Spezielle röntgenologische Techniken, um die Tibiatorsion oder femorale Anteversion zu quantifizieren oder den Verlauf der Rotationsentwicklung zu messen, sind ebenfalls nicht indiziert. Im Laufe der letzten Jahre wurde die strahlenintensive Rippstein II-Aufnahme durch schonendere Massnahmen (CT mit niedriger Strahlendosis samt MRT) abgelöst.
CT- und MRT-Untersuchungen werden ebenfalls äußerst selten im Fall einer präoperativen Planung benötigt.
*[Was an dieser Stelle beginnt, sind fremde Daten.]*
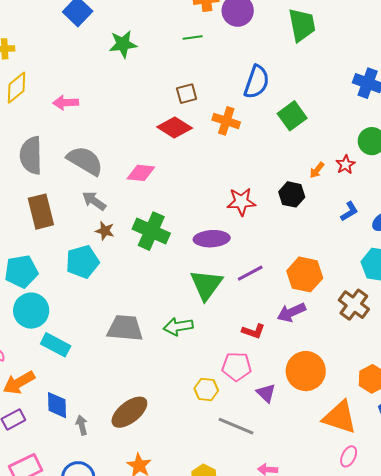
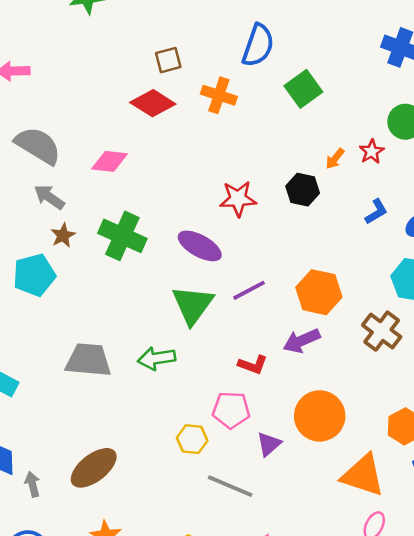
brown star: (105, 231) -> (63, 235), turned 30
purple ellipse: (212, 239) -> (200, 246), turned 32
purple triangle: (266, 393) -> (269, 444), turned 35

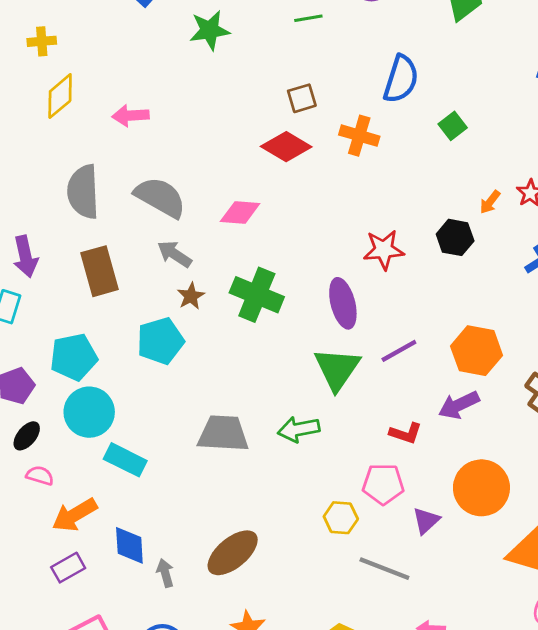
green square: (303, 89) -> (453, 126), size x0.7
purple ellipse: (200, 246) -> (343, 303), turned 48

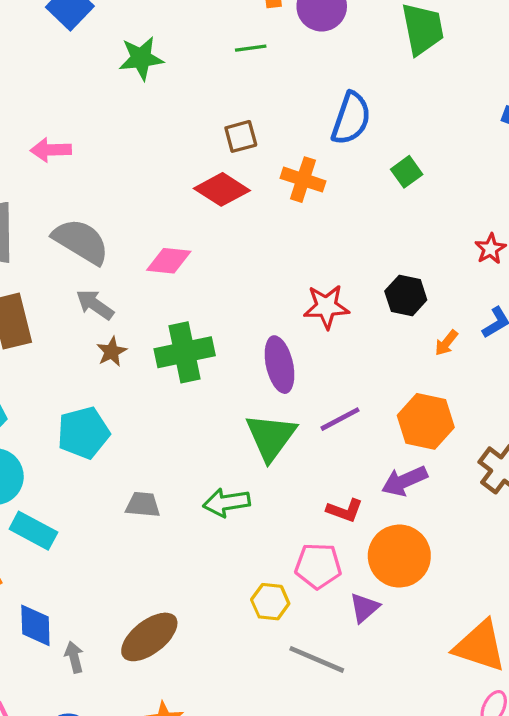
orange arrow: (490, 202) -> (446, 343), moved
green cross: (257, 295) -> (185, 352), turned -36
cyan pentagon: (160, 341) -> (83, 433), moved
gray trapezoid: (223, 433) -> (143, 505), size x0.6
orange circle: (481, 488) -> (399, 556), moved

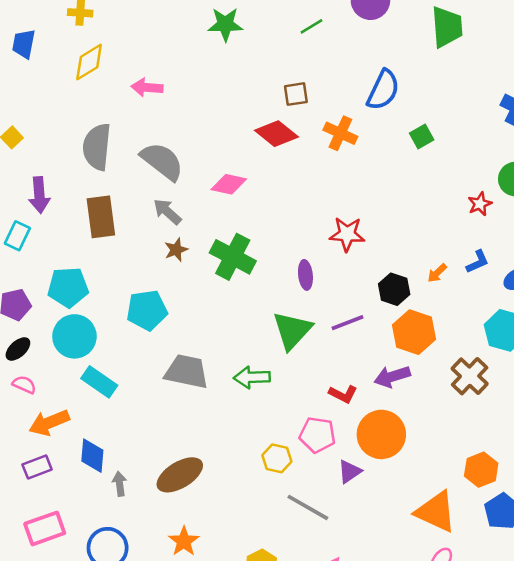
green line: (251, 48) -> (312, 26), turned -30
black hexagon: (406, 295) -> (394, 289), moved
green cross: (185, 352) -> (233, 257), turned 33
purple ellipse: (280, 365) -> (305, 275), size x0.7
gray trapezoid: (143, 505) -> (187, 371), size x1.6

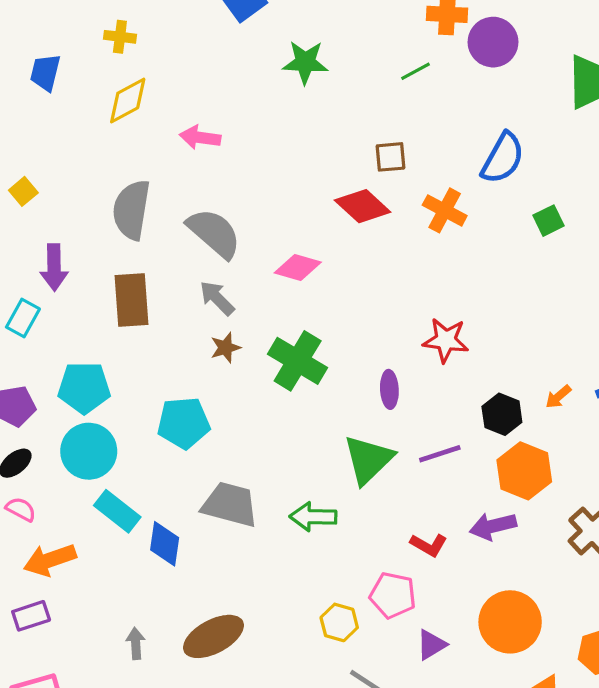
orange circle: (381, 434) -> (510, 622), moved
blue diamond: (92, 456) -> (165, 544), moved

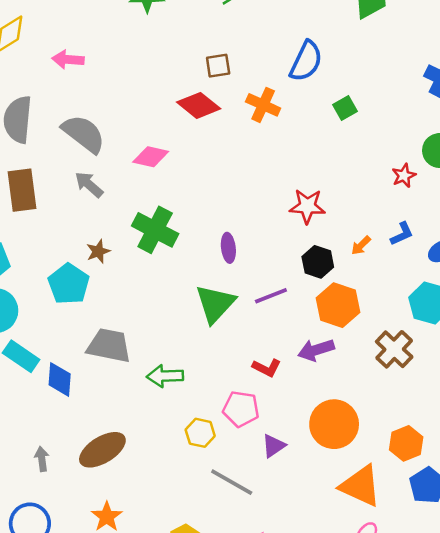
red star: (446, 340) -> (307, 206), moved
brown star: (225, 348) -> (98, 251), moved
cyan pentagon: (184, 423) -> (69, 284), turned -30
green arrow: (313, 517) -> (165, 376), moved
Dies ist der Fall, wenn sich die Torsionsfehler nicht spontan bis Ende des Wachstums korrigiert haben. In der operativen Planung kommen CT (Abb. 4), 3D-CT und MRT zur Bestimmung des Winkels zwischen Femurhals in Relation zu den Femurkondylen zum Einsatz.

Metatarsus Adductus

Der Metartarsus adductus (auch als Pes adductus oder Sichelfuß bezeichnet) beschreibt die Adduktion des Vorfußes gegenüber dem Rückfuß (Hefti 2006).
Der Rückfuß ist vollkommen flexibel und eine Fehlstellung liegt nicht vor. Im Regelfall korrigiert sich der Sichelfuß ohne weitere Behandlung von selbst bis zum 3.–4. Lebensjahr (Ponseti und Becker 1966). Ist im Alter von ca. 3 Monaten noch keine sichtbare Verbesserung eingetreten, können physiotherapeutische Maßnahmen eingeleitet werden (die Übungen werden durch die Eltern selbst im Heimprogramm durchgeführt).
Einige seltene rigide Fälle benötigen die Gipsredression, die in solchen Fällen noch vor Laufbeginn eingeleitet wird. Die angelegten Oberschenkelgipse abduzieren – entgegen der Klumpfußbehandlung – ausschließlich den Vorfuß und setzen ihren Druckpunkt im Calcaneo-Cuboid-Gelenk. Die ursprüngliche Methode, die auch heute noch angewandt wird, stammt von Ponseti (Ponseti und Becker 1966).
Sollte es nach erfolgter Gipsredression trotzdem erneut zum Rezidiv kommen, können Nachtschienen oder Spezialschuhe zum Einsatz kommen, deren Effekt jedoch kontrovers diskutiert wird (Herzenberg und Burghardt 2014). Operative Maßnahmen bei Pes adductus sind die Ausnahme und auch hier besteht kein allgemeiner Konsensus – weder über ihre Durchführung noch über deren Effekt. Die beschriebenen Maßnahmen reichen von einem Release des M. abductor hallucis bis hin zu Vorfußosteotomien.
Ein möglicher Zusammenhang zwischen Hüftdysplasie und Metatarsus adductus wird ebenfalls kontrovers diskutiert (Kumar und McEwen 1982).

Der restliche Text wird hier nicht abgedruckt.